Then I started "Keeping Up With The Kardashians" on a regular basis and was given a glimpse into celebutante sibling-hood unlike any I had ever even known to wish for. I saw live-or-die friendships blended among the family drama and ludicrous antics. I saw a slice of nuclear relationship that was foreign to me, and I felt all warm and fuzzy inside as Kim would guide Kourtney through some over-indulged spoiled rich-girl trauma or another. I watched the makeup/breakup dynamic the 3 sisters shared, and the meddling in each others lives, the closeness I saw in a family steeped in unconditional love.

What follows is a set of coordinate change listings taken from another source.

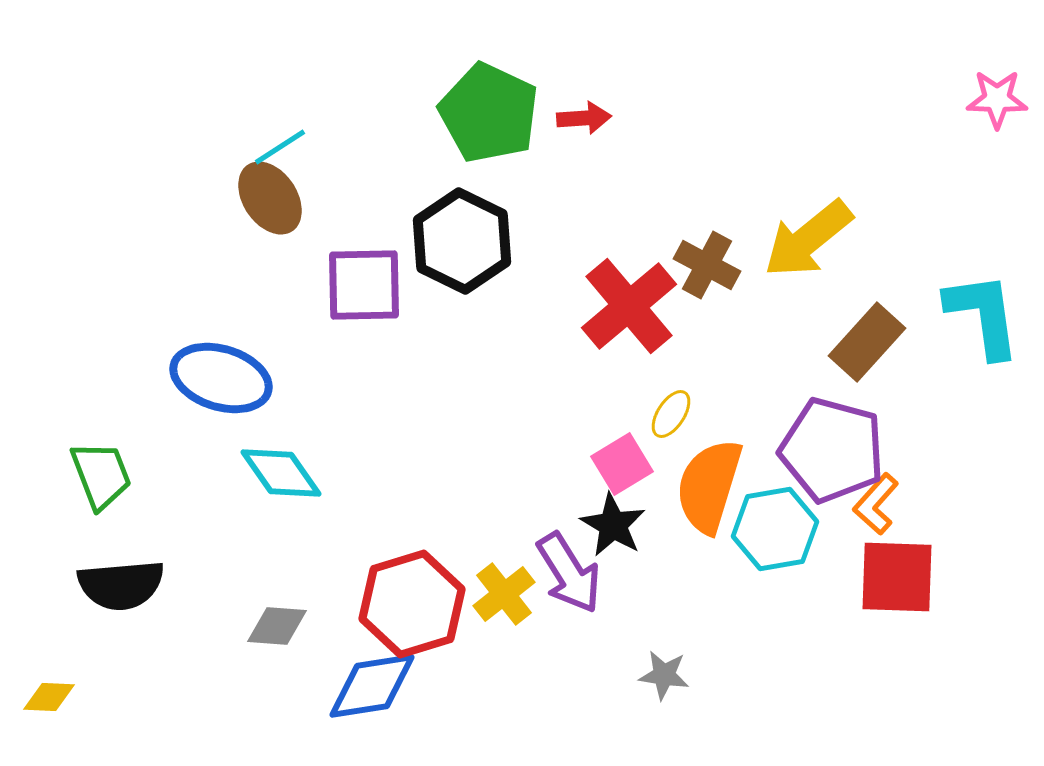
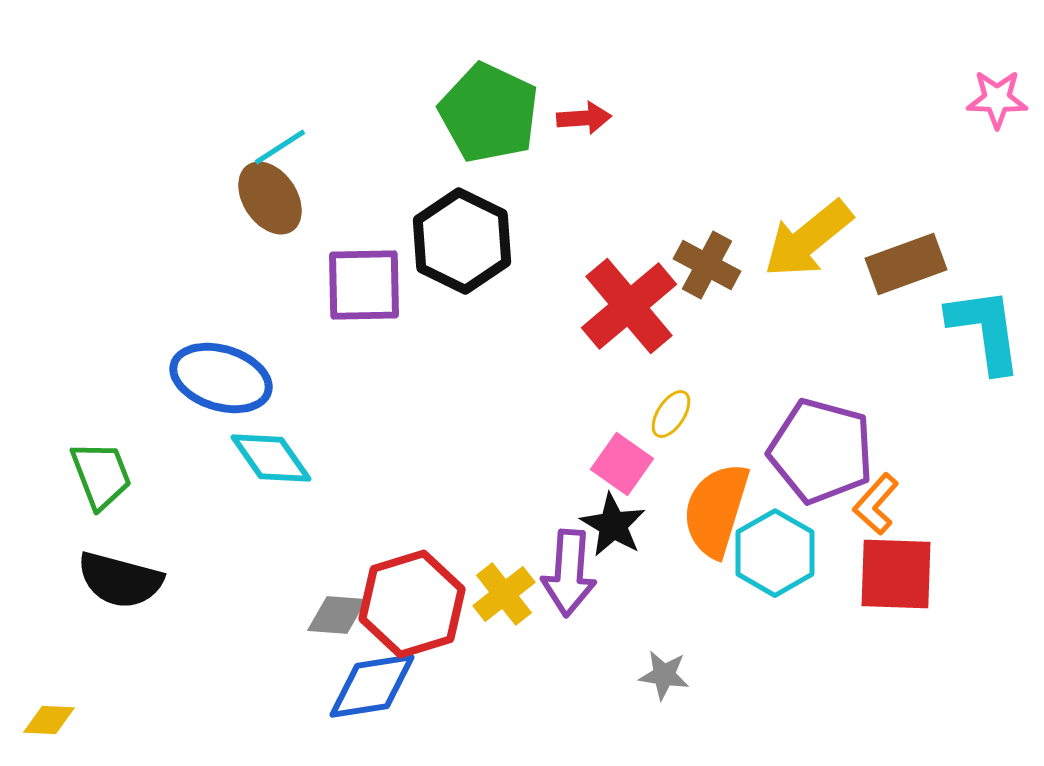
cyan L-shape: moved 2 px right, 15 px down
brown rectangle: moved 39 px right, 78 px up; rotated 28 degrees clockwise
purple pentagon: moved 11 px left, 1 px down
pink square: rotated 24 degrees counterclockwise
cyan diamond: moved 10 px left, 15 px up
orange semicircle: moved 7 px right, 24 px down
cyan hexagon: moved 24 px down; rotated 20 degrees counterclockwise
purple arrow: rotated 36 degrees clockwise
red square: moved 1 px left, 3 px up
black semicircle: moved 1 px left, 5 px up; rotated 20 degrees clockwise
gray diamond: moved 60 px right, 11 px up
yellow diamond: moved 23 px down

And I realized I wanted nothing to do with sad, painful, heartbreaking or devastating anymore in my life. I had had enough. I wanted only the happy and light of heart. I would attract and give off only positive energy, good energy. I have experienced physical pain beyond what most ever will know. Pain that caused me immeasurable emotional anguish and cost me 5 of my prime years, my child-bearing years, my career-building years. Years 28 to 33. I had given up enough already, and whatever I was left with at the end of the hurricane-tornado-earthquake of Fibromyalgia, I was going to hold onto with all my might and race to the other end of the rainbow with. So take your emotionally traumatic movies and books and stories. Take those stirring and haunting and moving tales of loss and near-redemption. Take the victims and broken-hearts and tragic glimpses into the other side. Take them all. I don't want them. I have been there, and I am never going back.

Thanks for joining,


  1. I luv this post, sometimes you can take something rather inspiring and deep from 'mindless reality TV'!!

  2. Crying. Just now grasping the true sisterhood of fibromyalgia. I love your heart, Leah. I pray you will continue to be a huge influence and promoter of fibro awareness. You've got a calling and it's pretty darn great.